_Required action_.
A bare number is all that is needed: how many lines below contain the string "brand"?

Start of Provided records

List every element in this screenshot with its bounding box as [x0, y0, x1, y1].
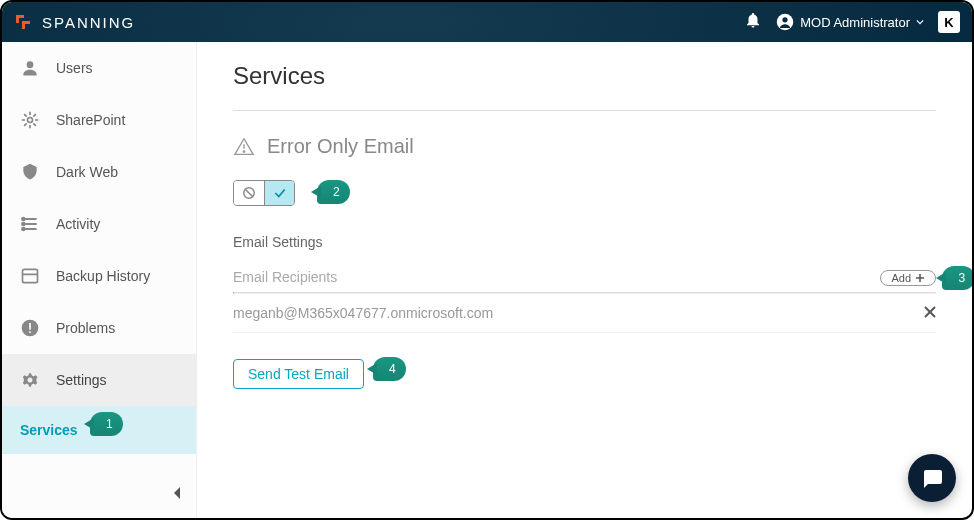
backup-history-icon: [20, 266, 40, 286]
plus-icon: [915, 273, 925, 283]
k-badge-icon[interactable]: K: [938, 11, 960, 33]
svg-rect-14: [29, 331, 31, 333]
notifications-icon[interactable]: [744, 11, 762, 33]
annotation-badge-1: 1: [90, 412, 123, 436]
svg-point-1: [783, 17, 788, 22]
section-title: Error Only Email: [267, 135, 414, 158]
annotation-badge-3: 3: [942, 266, 972, 290]
send-test-email-button[interactable]: Send Test Email: [233, 359, 364, 389]
sidebar-item-label: Services: [20, 422, 78, 438]
sidebar-item-label: SharePoint: [56, 112, 125, 128]
user-icon: [776, 13, 794, 31]
sidebar-item-backup-history[interactable]: Backup History: [2, 250, 196, 302]
user-menu[interactable]: MOD Administrator: [776, 13, 924, 31]
main-content: Services Error Only Email 2 Email Settin…: [197, 42, 972, 518]
sidebar-item-activity[interactable]: Activity: [2, 198, 196, 250]
settings-icon: [20, 370, 40, 390]
add-recipient-button[interactable]: Add: [880, 270, 936, 286]
remove-recipient-button[interactable]: [924, 304, 936, 322]
toggle-off-button[interactable]: [234, 181, 264, 205]
chat-icon: [920, 466, 944, 490]
recipient-email: meganb@M365x047677.onmicrosoft.com: [233, 305, 493, 321]
sidebar-item-problems[interactable]: Problems: [2, 302, 196, 354]
darkweb-icon: [20, 162, 40, 182]
chevron-left-icon: [172, 486, 182, 500]
error-email-toggle[interactable]: [233, 180, 295, 206]
divider: [233, 110, 936, 111]
sidebar-item-label: Problems: [56, 320, 115, 336]
header-right: MOD Administrator K: [744, 11, 960, 33]
sidebar-item-darkweb[interactable]: Dark Web: [2, 146, 196, 198]
sidebar-item-settings[interactable]: Settings: [2, 354, 196, 406]
svg-point-9: [22, 228, 25, 231]
svg-point-7: [22, 218, 25, 221]
sidebar: Users SharePoint Dark Web Activity Backu…: [2, 42, 197, 518]
problems-icon: [20, 318, 40, 338]
chevron-down-icon: [916, 18, 924, 26]
sharepoint-icon: [20, 110, 40, 130]
email-settings-heading: Email Settings: [233, 234, 936, 250]
svg-point-8: [22, 223, 25, 226]
header-brand: SPANNING: [14, 13, 135, 31]
sidebar-item-users[interactable]: Users: [2, 42, 196, 94]
app-header: SPANNING MOD Administrator K: [2, 2, 972, 42]
page-title: Services: [233, 62, 936, 90]
sidebar-collapse-button[interactable]: [2, 472, 196, 518]
svg-point-16: [243, 150, 244, 151]
activity-icon: [20, 214, 40, 234]
recipients-header-row: Email Recipients Add 3: [233, 268, 936, 286]
check-icon: [273, 186, 287, 200]
section-header: Error Only Email: [233, 135, 936, 158]
users-icon: [20, 58, 40, 78]
chat-support-button[interactable]: [908, 454, 956, 502]
sidebar-item-label: Backup History: [56, 268, 150, 284]
sidebar-item-label: Activity: [56, 216, 100, 232]
svg-rect-13: [29, 323, 31, 330]
svg-line-18: [245, 189, 253, 197]
disable-icon: [242, 186, 256, 200]
sidebar-item-sharepoint[interactable]: SharePoint: [2, 94, 196, 146]
brand-logo-icon: [14, 13, 32, 31]
add-button-label: Add: [891, 272, 911, 284]
brand-name: SPANNING: [42, 14, 135, 31]
toggle-on-button[interactable]: [264, 181, 294, 205]
sidebar-item-label: Dark Web: [56, 164, 118, 180]
sidebar-item-label: Users: [56, 60, 93, 76]
svg-point-2: [27, 61, 34, 68]
recipient-item: meganb@M365x047677.onmicrosoft.com: [233, 294, 936, 333]
user-label: MOD Administrator: [800, 15, 910, 30]
svg-point-3: [28, 118, 33, 123]
sidebar-item-services[interactable]: Services 1: [2, 406, 196, 454]
warning-triangle-icon: [233, 136, 255, 158]
recipients-label: Email Recipients: [233, 269, 337, 285]
sidebar-item-label: Settings: [56, 372, 107, 388]
annotation-badge-4: 4: [373, 357, 406, 381]
svg-rect-10: [23, 269, 38, 282]
close-icon: [924, 306, 936, 318]
annotation-badge-2: 2: [317, 180, 350, 204]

End of Provided records

_Exercise answer_.
3